東頭山という山号で嘉祥2(849)年に慈覚大師によって開山され、何度も戦火に遭遇されながらも、平重盛・二階堂行元・冷泉家・武田氏など再興に尽力したと伝わっています。
現在地に移ったのは天正14(1586)年6月で、本多忠朝などの信仰を集めながら、徳川家の庇護(10万石)を受け、学問寺として末寺100ヶ寺、人材育成・芸術などの文化の向上に努めてきたお寺です。
敷地・駐車場ともに広大な面積で、境内には彫刻が見事な本堂をはじめ鯉が優雅に泳ぐ池、茶店(カフェ)、大きな授与所、観音像、句碑も見ることができる見どころたっぷりの寺院です。
なかでも「木造十一面観音立像」が千葉県指定の文化財に、「銅造聖観音立像」「芭蕉の句碑」「木造聖観音像仏頭」「観音二十八部衆立像」がいすみ市指定の文化財となっています。

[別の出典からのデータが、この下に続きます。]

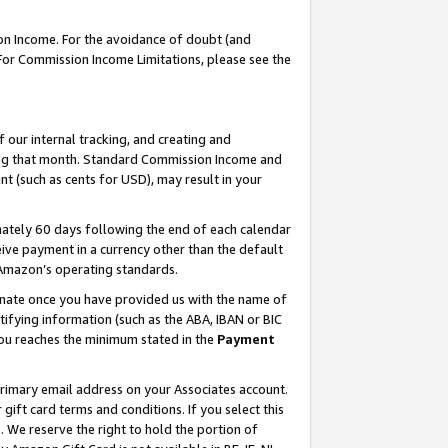
on Income. For the avoidance of doubt (and
 For Commission Income Limitations, please see the
our internal tracking, and creating and
ing that month. Standard Commission Income and
t (such as cents for USD), may result in your
ately 60 days following the end of each calendar
ive payment in a currency other than the default
h Amazon’s operating standards.
gnate once you have provided us with the name of
ifying information (such as the ABA, IBAN or BIC
 you reaches the minimum stated in the
Payment
primary email address on your Associates account.
ft card terms and conditions. If you select this
t
. We reserve the right to hold the portion of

自然の環境にも恵まれており、「房総の魅力500選」にも入っているこの付近の森は、スダジイ・ヒサカキ・ヤブコウジ・ホソバカナワラビなどが生育し、貴重な自然林を形成しており、所々に北方系のモミの巨木が残っているほか、南方系のカゴノキ・ノシランなども生育しています。
「波の伊八」の彫刻、源頼朝が筆を掛けたとされている木「筆掛けの槙」、痛い箇所をさすると痛みが薄れると言われている「さすりの仁王様」など見どころが豊富で、お寺巡りの経験が少ない人でも楽しめるスポットです。

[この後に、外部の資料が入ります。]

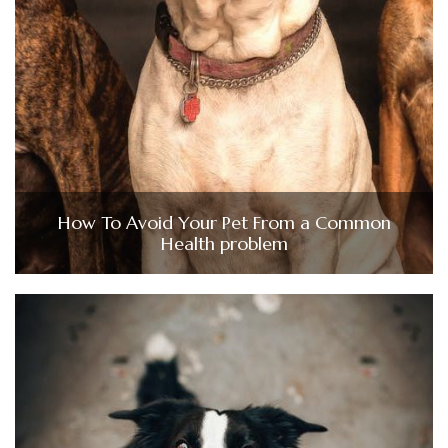
How To Avoid Your Pet From a Common
Health problem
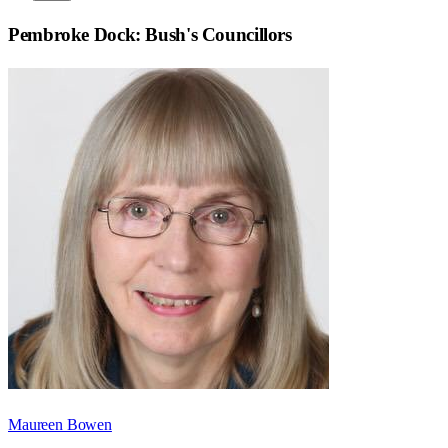
Pembroke Dock: Bush
's Councillors
Maureen Bowen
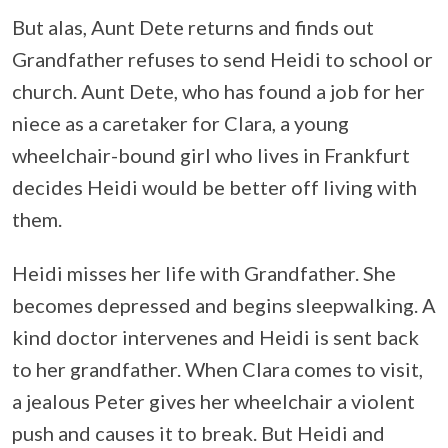
But alas, Aunt Dete returns and finds out
Grandfather refuses to send Heidi to school or
church. Aunt Dete, who has found a job for her
niece as a caretaker for Clara, a young
wheelchair-bound girl who lives in Frankfurt
decides Heidi would be better off living with
them.
Heidi misses her life with Grandfather. She
becomes depressed and begins sleepwalking. A
kind doctor intervenes and Heidi is sent back
to her grandfather. When Clara comes to visit,
a jealous Peter gives her wheelchair a violent
push and causes it to break. But Heidi and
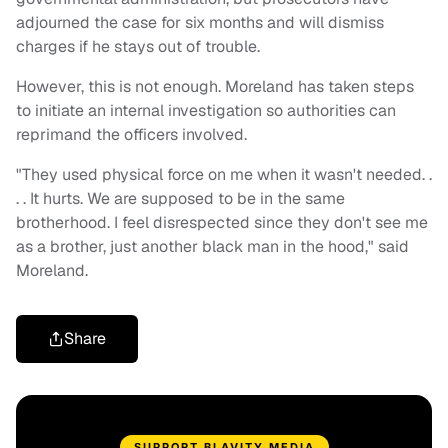
adjourned the case for six months and will dismiss
charges if he stays out of trouble.
However, this is not enough. Moreland has taken steps
to initiate an internal investigation so authorities can
reprimand the officers involved.
"They used physical force on me when it wasn't needed. .
. . It hurts. We are supposed to be in the same
brotherhood. I feel disrespected since they don't see me
as a brother, just another black man in the hood," said
Moreland.
Share
SUPPORT BLAVITY MEDIA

境内の付近に狭い道路を通るため、大きな車でお越しになるにはちょっと大変ですが、敷地内には空き地が設けられており、混雑するシーズンでない限りは余裕を持って駐車することができます。
波の伊八の彫刻は、豪華な歴史建造物とともに本堂で見ることができます。拝観料の300円を収め、扉に貼られた作法に習って「南無阿弥陀仏」と唱えて合唱するようにしましょう。
江戸時代の名称は上総十二社のひとつ山内四社の「玉崎神社」だった飯縄寺は、波の伊八の彫刻の中でも傑作といえる「牛若丸と大天狗」を拝観できるお寺で、波乗り中のようにも見える仁王門などの天狗などを見ることもできます。
綺麗に整備された境内は、彫刻はもちろんその風景もSNS映え抜群の景観で、江戸時代にタイムスリップしたような雰囲気のなかを歩くことができます。
見事な鐘楼も是非鑑賞しておきたい歴史建造物のひとつで、頑丈そうな石が土台になっていて、鐘の上には見事な瓦葺きが見られ、腰羽目には龍と虎の彫刻も彫られています。
その他の有形文化財としては「水屋」なども見られ、1797年に作られたとされる瓦葺き屋根は、小さいながら歴史の深さを感じることができる貴重な歴史建造物です。